WHAT IS NEEDED: Repeat the records in full, exactly.

DATA TO EXAMINE START

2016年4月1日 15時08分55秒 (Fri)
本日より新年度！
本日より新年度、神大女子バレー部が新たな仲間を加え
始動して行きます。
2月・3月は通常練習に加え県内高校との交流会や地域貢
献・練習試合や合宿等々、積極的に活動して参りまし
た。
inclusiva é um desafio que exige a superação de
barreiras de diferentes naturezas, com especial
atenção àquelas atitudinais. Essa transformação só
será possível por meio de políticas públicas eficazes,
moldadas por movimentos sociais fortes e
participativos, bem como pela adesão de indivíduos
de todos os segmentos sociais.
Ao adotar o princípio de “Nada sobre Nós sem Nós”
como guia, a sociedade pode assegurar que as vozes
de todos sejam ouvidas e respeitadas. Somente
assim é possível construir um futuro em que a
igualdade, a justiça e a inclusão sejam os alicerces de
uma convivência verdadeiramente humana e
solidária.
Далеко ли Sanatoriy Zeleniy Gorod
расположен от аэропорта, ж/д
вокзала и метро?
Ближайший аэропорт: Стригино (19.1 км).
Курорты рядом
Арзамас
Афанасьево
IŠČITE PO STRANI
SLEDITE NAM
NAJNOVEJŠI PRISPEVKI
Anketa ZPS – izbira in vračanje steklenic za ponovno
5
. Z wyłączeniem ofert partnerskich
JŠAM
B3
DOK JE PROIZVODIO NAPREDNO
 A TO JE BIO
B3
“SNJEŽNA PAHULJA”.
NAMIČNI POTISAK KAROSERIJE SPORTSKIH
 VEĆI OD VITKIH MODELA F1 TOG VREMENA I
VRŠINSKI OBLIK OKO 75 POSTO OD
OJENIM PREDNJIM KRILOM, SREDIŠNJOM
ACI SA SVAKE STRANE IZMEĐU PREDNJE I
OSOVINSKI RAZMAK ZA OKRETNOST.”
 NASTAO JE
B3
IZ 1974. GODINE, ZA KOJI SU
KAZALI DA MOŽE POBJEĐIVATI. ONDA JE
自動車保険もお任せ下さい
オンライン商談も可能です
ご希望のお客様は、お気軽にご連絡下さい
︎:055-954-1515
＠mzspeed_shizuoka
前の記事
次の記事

DATA TO EXAMINE END

YOUR SOLUTION:
2016年4月1日 15時08分55秒 (Fri)
本日より新年度！
本日より新年度、神大女子バレー部が新たな仲間を加え
始動して行きます。
2月・3月は通常練習に加え県内高校との交流会や地域貢
献・練習試合や合宿等々、積極的に活動して参りまし
た。
inclusiva é um desafio que exige a superação de
barreiras de diferentes naturezas, com especial
atenção àquelas atitudinais. Essa transformação só
será possível por meio de políticas públicas eficazes,
moldadas por movimentos sociais fortes e
participativos, bem como pela adesão de indivíduos
de todos os segmentos sociais.
Ao adotar o princípio de “Nada sobre Nós sem Nós”
como guia, a sociedade pode assegurar que as vozes
de todos sejam ouvidas e respeitadas. Somente
assim é possível construir um futuro em que a
igualdade, a justiça e a inclusão sejam os alicerces de
uma convivência verdadeiramente humana e
solidária.
Далеко ли Sanatoriy Zeleniy Gorod
расположен от аэропорта, ж/д
вокзала и метро?
Ближайший аэропорт: Стригино (19.1 км).
Курорты рядом
Арзамас
Афанасьево
IŠČITE PO STRANI
SLEDITE NAM
NAJNOVEJŠI PRISPEVKI
Anketa ZPS – izbira in vračanje steklenic za ponovno
5
. Z wyłączeniem ofert partnerskich
JŠAM
B3
DOK JE PROIZVODIO NAPREDNO
 A TO JE BIO
B3
“SNJEŽNA PAHULJA”.
NAMIČNI POTISAK KAROSERIJE SPORTSKIH
 VEĆI OD VITKIH MODELA F1 TOG VREMENA I
VRŠINSKI OBLIK OKO 75 POSTO OD
OJENIM PREDNJIM KRILOM, SREDIŠNJOM
ACI SA SVAKE STRANE IZMEĐU PREDNJE I
OSOVINSKI RAZMAK ZA OKRETNOST.”
 NASTAO JE
B3
IZ 1974. GODINE, ZA KOJI SU
KAZALI DA MOŽE POBJEĐIVATI. ONDA JE
自動車保険もお任せ下さい
オンライン商談も可能です
ご希望のお客様は、お気軽にご連絡下さい
︎:055-954-1515
＠mzspeed_shizuoka
前の記事
次の記事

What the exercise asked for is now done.